We are almost too familiar with the theme of Swords and Plowshares, which also appears in the writings of the much later prophets Joel and Micah, but in a surprisingly different way. Writing three hundred years after Isaiah, Joel advises:
Beat your plowshares into swords, and your pruning hooks into spears; let the weak say, “I am a warrior.” Hasten and come, all you nations round about, gather yourselves there. Bring down your warriors, O LORD. Let the nations stir themselves, and come up to the valley of Jehoshaphat; for there I will sit to judge all the nations round about. [Joel 3:9-12]
Writing about the same time as Isaiah, Micah is closer to him in tone and spirit, foreseeing a time of peace and good will among the nations of the world:
“they shall beat their swords into plowshares, and their spears into pruning hooks; nation shall not lift up sword against nation, neither shall they learn war any more; but everyone shall sit under their vine and fig tree, and none shall make them afraid; for the mouth of the LORD of hosts has spoken. In that day, says the LORD, I will assemble the lame and gather those who have been driven away, and those whom I have afflicted; and the lame I will make the remnant; and those who were cast off, a strong nation; and the LORD will reign over them in Mount Zion from this time forth and for evermore” [4:3b-4, 6 – 7]
Joel is concerned with justice and judgment, Micah with the repatriation of the poor and the oppressed. Isaiah ends the passage more simply, “O house of Jacob, come, let us walk in the Light of the Lord.” Light is the advent theme we focus on this year: specifically preparing for God’s rule by living justly and in love. But we will also find in these readings and those in weeks to come an echo of military preparedness, references to armor and weapons, rumors of the violence of thieves who come in the night when we least expect — both the thief who enters and robs, and the thief of souls.
This leads to the second great theme of the advent season and today’s liturgy of the Word, the metaphor of sleeping. Or, rather, of waking up. Paul writes to us, “Wake from sleep: cast off the deeds of darkness and put on the armor of light” [Rom 13: 11-14]. All three themes in a nutshell, so to speak.

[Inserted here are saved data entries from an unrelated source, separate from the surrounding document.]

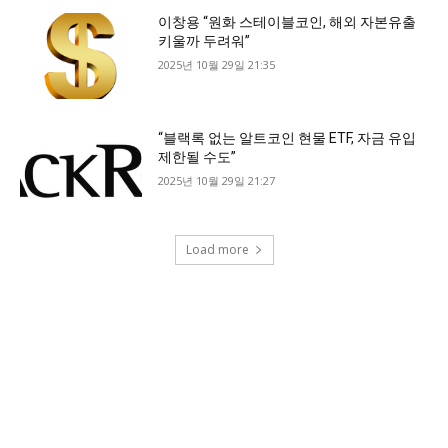
이창용 “원화 스테이블코인, 해외 자본유출
키울까 두려워”
2025년 10월 29일 21:35
“블랙록 없는 알트코인 현물 ETF, 자금 유입
제한될 수도”
2025년 10월 29일 21:27
Load more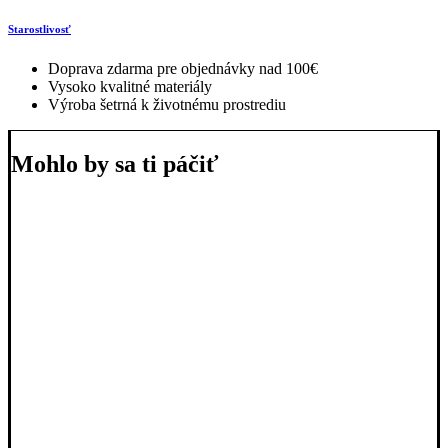
Starostlivosť
Doprava zdarma pre objednávky nad 100€
Vysoko kvalitné materiály
Výroba šetrná k životnému prostrediu
Mohlo by sa ti páčiť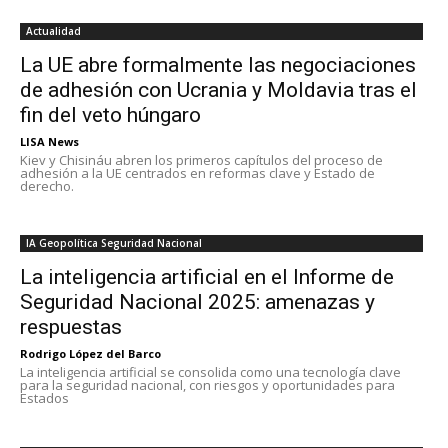
Actualidad
La UE abre formalmente las negociaciones
de adhesión con Ucrania y Moldavia tras el
fin del veto húngaro
LISA News
Kiev y Chisináu abren los primeros capítulos del proceso de
adhesión a la UE centrados en reformas clave y Estado de
derecho.
IA Geopolítica Seguridad Nacional
La inteligencia artificial en el Informe de
Seguridad Nacional 2025: amenazas y
respuestas
Rodrigo López del Barco
La inteligencia artificial se consolida como una tecnología clave
para la seguridad nacional, con riesgos y oportunidades para
Estados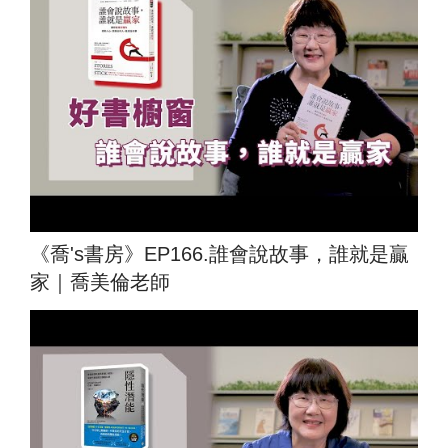
《喬's書房》EP166.誰會說故事，誰就是贏
家｜喬美倫老師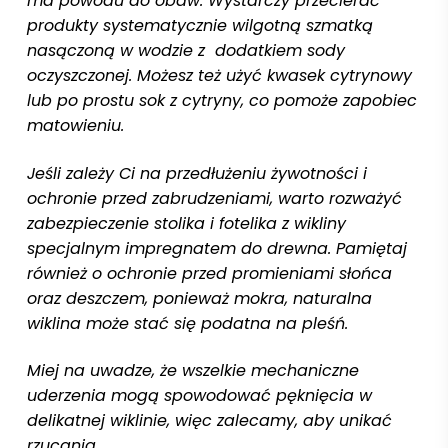
ma powodu do obaw. Wystarczy przecierać
produkty systematycznie wilgotną szmatką
nasączoną w wodzie z dodatkiem sody
oczyszczonej. Możesz też użyć kwasek cytrynowy
lub po prostu sok z cytryny, co pomoże zapobiec
matowieniu.
Jeśli zależy Ci na przedłużeniu żywotności i
ochronie przed zabrudzeniami, warto rozważyć
zabezpieczenie stolika i fotelika z wikliny
specjalnym impregnatem do drewna. Pamiętaj
również o ochronie przed promieniami słońca
oraz deszczem, ponieważ mokra, naturalna
wiklina może stać się podatna na pleśń.
Miej na uwadze, że wszelkie mechaniczne
uderzenia mogą spowodować pęknięcia w
delikatnej wiklinie, więc zalecamy, aby unikać
rzucania.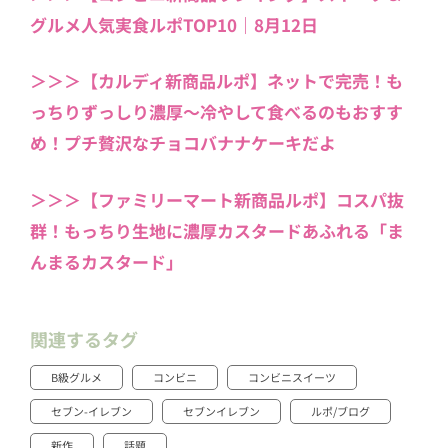
グルメ人気実食ルポTOP10｜8月12日
＞＞＞【カルディ新商品ルポ】ネットで完売！も
っちりずっしり濃厚〜冷やして食べるのもおすす
め！プチ贅沢なチョコバナナケーキだよ
＞＞＞【ファミリーマート新商品ルポ】コスパ抜
群！もっちり生地に濃厚カスタードあふれる「ま
んまるカスタード」
関連するタグ
B級グルメ
コンビニ
コンビニスイーツ
セブン-イレブン
セブンイレブン
ルポ/ブログ
新作
話題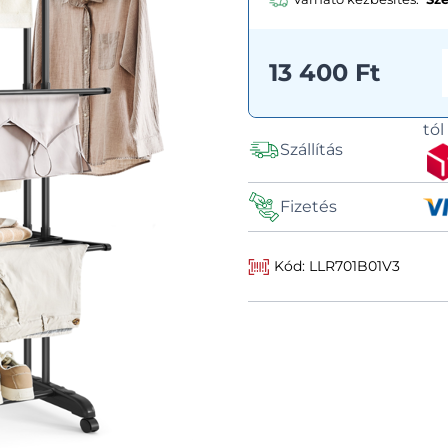
13 400 Ft
tó
Szállítás
Fizetés
Kód: LLR701B01V3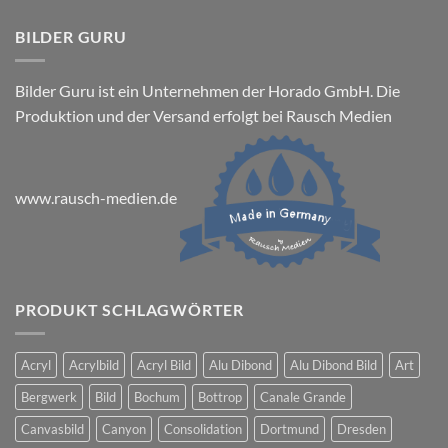
BILDER GURU
Bilder Guru ist ein Unternehmen der Horado GmbH. Die
Produktion und der Versand erfolgt bei Rausch Medien
www.rausch-medien.de
PRODUKT SCHLAGWÖRTER
Acryl
Acrylbild
Acryl Bild
Alu Dibond
Alu Dibond Bild
Art
Bergwerk
Bild
Bochum
Bottrop
Canale Grande
Canvasbild
Canyon
Consolidation
Dortmund
Dresden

Sleeping is a major symbol of the winter season. That is, if the weather gets cold enough. Bears, raccoons, hedgehogs, and all sorts of animals hibernate…. Even people sleep more than they do in the summer. The rhythm is regulated by alterations of darkness and light. So, too, in the liturgy: the days are growing shorter, darkness is increasing. But, we are warned, the light will break on us suddenly. The long night of sin has already passed. Our temptation is to be lulled back into sleep by the lure of a world that can no longer recognize the presence of God.
So Paul pleads with us, “Make no provision for the desires of the flesh” — be careful what you set your heart on, what you long for. Because you might just get it. And Jesus warns us, “Stay awake: You cannot know the day your Lord is coming. Keep a watchful eye” [Matt 24: 37-44]. For the Son of Man is coming at the time you least expect, like a thief in the night, and he is the thief of souls and hearts. So be ready for him, be alert. Pay attention! There is no time now when Jesus is not present, but the fullness of that presence, the manifestation of Christ in glory, is yet to be. So it’s still possible to be looking the other way.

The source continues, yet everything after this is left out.